Hesaplar şaşıyor. Mazot düştüğü üzere nakliyeciler çabucak fiyatı düşürüyor. Lakin mazot yükselince biz fiyat yükseltmek için çok uğraşıyoruz. Mazot değerli olduğu için nakliyeciyi kurtarmıyor. Nakliyeci yüksek fiyat istediği vakit da mecbur tezgaha da yansıyor. Mazot fiyatlarının artık aşikâr bir yerde durması lazım. Mazot fiyatları düzeldiği vakit birden fazla şeyin düzeleceğine inanıyorum. Mazotun katiyetle muhakkak bir düzeyde durması lazım. Köprü ve otoyol fiyatları de düşmeli.
Özellikle köprülerden 4. sınıf araç olarak geçince altından kalkamıyorsun. Yalnızca bunlarda değil, her alanda fiyatlarda düşüş olması hem bizim hem de halkımız için gerekli.”
“GEÇEN SENE 5-6 BİN LİRAYA GİTTİĞİMİZ YERE BU SENE 20-25 BİN LİRAYA GİDİYORUZ”
Şoför Servet Sencar: “En büyük masrafımız şu anda aracın masrafları. Ben Doğu- Güneydoğu’ya gidiyorum, bunun için cebimde en az 20 bin lira olması lazım. Geçen sene burası (Gebze Nakliyeciler Garajı) bomboştu, araç arıyorlardı; artık tıklım tıklım araç dolu. Geçen sene Doğu’ya 5-6 bin liraya gidiyorduk, artık 20-25 bin liraya gidiyoruz. Bazen buraya mal getiren adam parasızlıktan geri dönemiyor, burada boş durup iş bekliyor.”
“ÜÇÜNCÜ KÖPRÜYÜ KULLANINCA MALİYETİMİZ ARTIYOR”

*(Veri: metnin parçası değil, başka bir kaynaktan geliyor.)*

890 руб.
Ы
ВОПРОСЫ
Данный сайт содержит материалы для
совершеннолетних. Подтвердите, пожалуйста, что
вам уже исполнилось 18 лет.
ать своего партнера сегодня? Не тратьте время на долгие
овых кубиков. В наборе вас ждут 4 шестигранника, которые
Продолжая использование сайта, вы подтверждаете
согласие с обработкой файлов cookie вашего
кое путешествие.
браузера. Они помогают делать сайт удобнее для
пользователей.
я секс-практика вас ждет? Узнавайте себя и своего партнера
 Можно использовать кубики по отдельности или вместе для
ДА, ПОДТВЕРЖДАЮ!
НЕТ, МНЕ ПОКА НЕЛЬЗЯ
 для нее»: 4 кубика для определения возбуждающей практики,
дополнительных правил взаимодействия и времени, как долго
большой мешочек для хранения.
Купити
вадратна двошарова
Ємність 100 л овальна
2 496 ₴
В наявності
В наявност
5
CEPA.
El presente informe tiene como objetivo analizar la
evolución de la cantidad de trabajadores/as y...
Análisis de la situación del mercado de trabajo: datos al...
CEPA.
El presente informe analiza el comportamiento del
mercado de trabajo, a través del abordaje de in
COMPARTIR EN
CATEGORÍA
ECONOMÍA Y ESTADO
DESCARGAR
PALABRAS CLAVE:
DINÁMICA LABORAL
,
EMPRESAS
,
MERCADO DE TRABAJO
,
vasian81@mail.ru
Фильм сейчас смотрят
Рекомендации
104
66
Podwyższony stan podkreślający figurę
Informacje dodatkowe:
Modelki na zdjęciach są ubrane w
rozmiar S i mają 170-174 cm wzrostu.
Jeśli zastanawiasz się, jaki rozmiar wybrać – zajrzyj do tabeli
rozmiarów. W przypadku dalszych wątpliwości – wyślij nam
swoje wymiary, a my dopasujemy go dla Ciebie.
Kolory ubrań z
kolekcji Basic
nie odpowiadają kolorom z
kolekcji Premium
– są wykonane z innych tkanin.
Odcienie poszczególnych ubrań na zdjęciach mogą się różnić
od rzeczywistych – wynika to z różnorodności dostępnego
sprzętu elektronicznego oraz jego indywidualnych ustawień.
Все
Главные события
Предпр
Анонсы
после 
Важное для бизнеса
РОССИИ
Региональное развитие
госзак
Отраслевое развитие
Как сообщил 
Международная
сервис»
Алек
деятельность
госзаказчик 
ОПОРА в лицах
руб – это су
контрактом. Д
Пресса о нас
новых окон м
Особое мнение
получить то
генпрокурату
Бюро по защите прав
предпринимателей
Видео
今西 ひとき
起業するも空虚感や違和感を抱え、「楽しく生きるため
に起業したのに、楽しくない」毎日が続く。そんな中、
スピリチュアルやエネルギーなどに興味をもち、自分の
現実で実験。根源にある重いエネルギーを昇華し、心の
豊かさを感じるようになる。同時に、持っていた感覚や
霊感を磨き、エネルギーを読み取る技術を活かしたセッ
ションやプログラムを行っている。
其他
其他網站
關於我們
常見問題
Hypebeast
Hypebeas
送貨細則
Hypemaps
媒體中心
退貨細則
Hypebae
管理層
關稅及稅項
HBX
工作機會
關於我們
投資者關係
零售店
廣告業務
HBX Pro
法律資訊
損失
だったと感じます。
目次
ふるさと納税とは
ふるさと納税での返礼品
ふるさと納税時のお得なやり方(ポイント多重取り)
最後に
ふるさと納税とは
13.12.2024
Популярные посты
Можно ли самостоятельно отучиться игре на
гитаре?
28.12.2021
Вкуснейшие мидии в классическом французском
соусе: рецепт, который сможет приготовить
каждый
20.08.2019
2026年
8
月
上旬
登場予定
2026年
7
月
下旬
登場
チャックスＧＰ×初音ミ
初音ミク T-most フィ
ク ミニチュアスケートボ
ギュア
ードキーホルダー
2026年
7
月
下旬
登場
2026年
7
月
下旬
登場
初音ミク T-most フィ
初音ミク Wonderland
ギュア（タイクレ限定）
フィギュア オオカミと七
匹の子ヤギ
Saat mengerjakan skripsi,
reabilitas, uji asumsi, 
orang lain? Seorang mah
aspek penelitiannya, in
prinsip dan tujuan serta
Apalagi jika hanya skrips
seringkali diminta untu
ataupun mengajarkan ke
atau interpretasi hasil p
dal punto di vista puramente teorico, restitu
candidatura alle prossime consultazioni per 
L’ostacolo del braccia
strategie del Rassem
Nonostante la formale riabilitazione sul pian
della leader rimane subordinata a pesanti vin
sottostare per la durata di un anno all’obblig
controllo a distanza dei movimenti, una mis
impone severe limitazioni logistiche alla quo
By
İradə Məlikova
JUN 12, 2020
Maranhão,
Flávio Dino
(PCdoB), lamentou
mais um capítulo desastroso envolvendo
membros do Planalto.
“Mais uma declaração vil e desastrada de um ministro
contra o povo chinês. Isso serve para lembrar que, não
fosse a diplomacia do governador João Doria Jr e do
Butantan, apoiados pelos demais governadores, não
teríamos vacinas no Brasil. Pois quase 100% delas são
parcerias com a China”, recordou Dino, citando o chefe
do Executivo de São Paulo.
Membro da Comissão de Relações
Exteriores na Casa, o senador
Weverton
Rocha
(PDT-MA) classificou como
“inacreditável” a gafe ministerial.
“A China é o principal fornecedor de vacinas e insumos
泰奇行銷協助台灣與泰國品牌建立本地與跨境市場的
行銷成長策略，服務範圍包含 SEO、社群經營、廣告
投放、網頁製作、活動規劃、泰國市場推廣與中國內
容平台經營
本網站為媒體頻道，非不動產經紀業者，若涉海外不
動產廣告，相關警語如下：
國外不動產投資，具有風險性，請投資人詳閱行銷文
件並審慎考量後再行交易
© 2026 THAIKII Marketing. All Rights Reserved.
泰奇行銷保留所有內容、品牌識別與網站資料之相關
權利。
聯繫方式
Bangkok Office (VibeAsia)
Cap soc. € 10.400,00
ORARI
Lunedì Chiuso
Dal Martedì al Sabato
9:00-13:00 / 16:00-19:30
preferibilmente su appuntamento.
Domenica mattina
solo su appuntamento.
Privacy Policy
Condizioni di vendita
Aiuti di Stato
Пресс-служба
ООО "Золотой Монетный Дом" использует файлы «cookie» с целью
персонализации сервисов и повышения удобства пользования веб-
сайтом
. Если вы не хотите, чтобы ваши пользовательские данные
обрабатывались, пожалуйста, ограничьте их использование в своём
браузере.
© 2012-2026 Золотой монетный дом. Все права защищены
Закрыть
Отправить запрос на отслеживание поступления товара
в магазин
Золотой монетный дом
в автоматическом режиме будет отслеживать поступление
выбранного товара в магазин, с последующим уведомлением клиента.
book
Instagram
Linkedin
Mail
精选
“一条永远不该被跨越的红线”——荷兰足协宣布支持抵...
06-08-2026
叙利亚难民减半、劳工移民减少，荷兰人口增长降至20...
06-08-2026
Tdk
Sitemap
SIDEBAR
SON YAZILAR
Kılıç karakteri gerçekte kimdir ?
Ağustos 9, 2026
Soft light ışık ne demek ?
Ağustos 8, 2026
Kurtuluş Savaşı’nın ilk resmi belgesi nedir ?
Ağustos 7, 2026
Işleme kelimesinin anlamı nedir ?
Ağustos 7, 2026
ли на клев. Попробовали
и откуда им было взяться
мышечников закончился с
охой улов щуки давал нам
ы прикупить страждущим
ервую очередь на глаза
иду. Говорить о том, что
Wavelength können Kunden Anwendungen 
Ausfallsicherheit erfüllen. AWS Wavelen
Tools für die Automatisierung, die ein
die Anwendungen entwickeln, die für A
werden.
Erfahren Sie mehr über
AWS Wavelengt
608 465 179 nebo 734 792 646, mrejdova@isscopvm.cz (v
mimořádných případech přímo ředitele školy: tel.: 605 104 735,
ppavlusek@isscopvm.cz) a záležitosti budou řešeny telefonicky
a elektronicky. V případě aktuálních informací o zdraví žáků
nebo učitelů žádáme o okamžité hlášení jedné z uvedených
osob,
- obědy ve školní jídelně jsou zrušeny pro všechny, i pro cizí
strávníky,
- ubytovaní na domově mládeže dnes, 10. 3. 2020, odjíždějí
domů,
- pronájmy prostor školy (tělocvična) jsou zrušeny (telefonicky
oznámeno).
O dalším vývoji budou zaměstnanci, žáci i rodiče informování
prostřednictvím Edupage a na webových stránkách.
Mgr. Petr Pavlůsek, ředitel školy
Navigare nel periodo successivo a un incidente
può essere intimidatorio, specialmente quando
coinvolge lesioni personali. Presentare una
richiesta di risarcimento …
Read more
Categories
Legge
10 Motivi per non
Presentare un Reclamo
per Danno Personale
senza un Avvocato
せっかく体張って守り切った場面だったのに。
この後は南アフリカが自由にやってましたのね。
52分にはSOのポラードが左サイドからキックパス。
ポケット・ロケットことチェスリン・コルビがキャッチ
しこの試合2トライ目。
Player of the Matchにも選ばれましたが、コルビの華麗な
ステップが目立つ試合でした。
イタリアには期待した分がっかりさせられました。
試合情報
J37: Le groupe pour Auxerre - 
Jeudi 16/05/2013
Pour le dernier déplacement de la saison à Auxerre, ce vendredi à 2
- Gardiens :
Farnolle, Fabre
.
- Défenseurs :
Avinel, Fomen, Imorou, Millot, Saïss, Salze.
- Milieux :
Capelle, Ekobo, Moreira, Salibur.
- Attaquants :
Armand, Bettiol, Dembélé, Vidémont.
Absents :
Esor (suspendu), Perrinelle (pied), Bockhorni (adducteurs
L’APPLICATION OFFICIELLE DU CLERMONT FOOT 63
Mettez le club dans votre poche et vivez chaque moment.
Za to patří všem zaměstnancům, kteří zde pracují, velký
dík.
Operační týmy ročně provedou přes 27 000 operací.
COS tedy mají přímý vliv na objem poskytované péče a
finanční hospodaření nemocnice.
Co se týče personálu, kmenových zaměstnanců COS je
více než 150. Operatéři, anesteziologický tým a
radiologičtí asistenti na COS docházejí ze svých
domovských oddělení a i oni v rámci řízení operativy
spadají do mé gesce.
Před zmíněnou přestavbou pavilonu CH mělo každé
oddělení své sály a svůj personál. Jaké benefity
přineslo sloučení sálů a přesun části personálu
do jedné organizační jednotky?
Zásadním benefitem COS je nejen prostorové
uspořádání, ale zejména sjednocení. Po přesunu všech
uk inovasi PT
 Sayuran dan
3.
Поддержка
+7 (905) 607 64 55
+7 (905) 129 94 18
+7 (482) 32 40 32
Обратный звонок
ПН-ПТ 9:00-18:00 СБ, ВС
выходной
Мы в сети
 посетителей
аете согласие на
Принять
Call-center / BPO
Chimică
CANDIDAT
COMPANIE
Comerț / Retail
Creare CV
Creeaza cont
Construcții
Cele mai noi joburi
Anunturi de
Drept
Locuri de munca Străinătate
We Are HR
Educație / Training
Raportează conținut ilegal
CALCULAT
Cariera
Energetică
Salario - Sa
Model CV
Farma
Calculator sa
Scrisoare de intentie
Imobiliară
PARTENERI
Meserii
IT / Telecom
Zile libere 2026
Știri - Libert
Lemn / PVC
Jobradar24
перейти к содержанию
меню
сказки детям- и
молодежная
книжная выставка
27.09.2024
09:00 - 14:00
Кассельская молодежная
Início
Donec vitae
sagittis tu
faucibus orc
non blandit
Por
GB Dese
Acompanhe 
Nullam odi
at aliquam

Şoför Cumaattin Kazan: “En büyük sıkıntılarımızdan biri, masraflarımızın çok halde artması. Lastikti, yedek parçaydı… Endüstriye gittiğiniz vakit evvelden ‘siftah at’ derlerdi, 50 lira atardınız. Bugün, ‘borcum ne?’ dediğiniz vakit 200 lira istiyor… Bu dal en sahipsiz kesimlerden bir tanesi. Türkiye’nin en değerli dallarından bir tanesi lakin en denetimsiz kesimlerden de bir tanesi. Bugün çiftçiye, balıkçıya mazot takviyesi veriliyor lakin nakliyeciye dayanak yok…
Geçen sene Bitlis’e 7-8 bin liraya giden otomobil para kazanıyordu, bugün 25 bin liraya giden otomobil para kazanmıyor. Ben Trakya bölgesine çalışıyorum, bir kamyon 5 bin 500-6 bin liraya gidiyor. Geçen sene 2 bin 500-3 bin liraydı. Geçen sene ikinci köprüyü kullanabiliyorduk maliyetlerimiz düşüktü. Üçüncü köprüyü kullanınca maliyetiniz artıyor. Bir halde bunların önüne geçilmesi lazım.”